(What the task requires)
Could you return all of the records exactly, minus their images?

Dataset excerpts
************

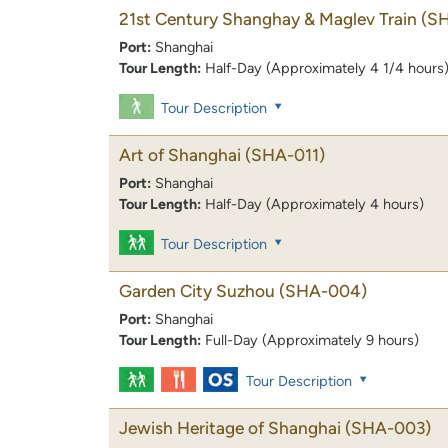
21st Century Shanghay & Maglev Train
(S
Port:
Shanghai
Tour Length:
Half-Day (Approximately 4 1/4 hours
Tour Description
Art of Shanghai
(SHA-011)
Port:
Shanghai
Tour Length:
Half-Day (Approximately 4 hours)
Tour Description
Garden City Suzhou
(SHA-004)
Port:
Shanghai
Tour Length:
Full-Day (Approximately 9 hours)
Tour Description
Jewish Heritage of Shanghai
(SHA-003)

************

(Answer space)
21st Century Shanghay & Maglev Train
(S
Port:
Shanghai
Tour Length:
Half-Day (Approximately 4 1/4 hours
Tour Description
Art of Shanghai
(SHA-011)
Port:
Shanghai
Tour Length:
Half-Day (Approximately 4 hours)
Tour Description
Garden City Suzhou
(SHA-004)
Port:
Shanghai
Tour Length:
Full-Day (Approximately 9 hours)
Tour Description
Jewish Heritage of Shanghai
(SHA-003)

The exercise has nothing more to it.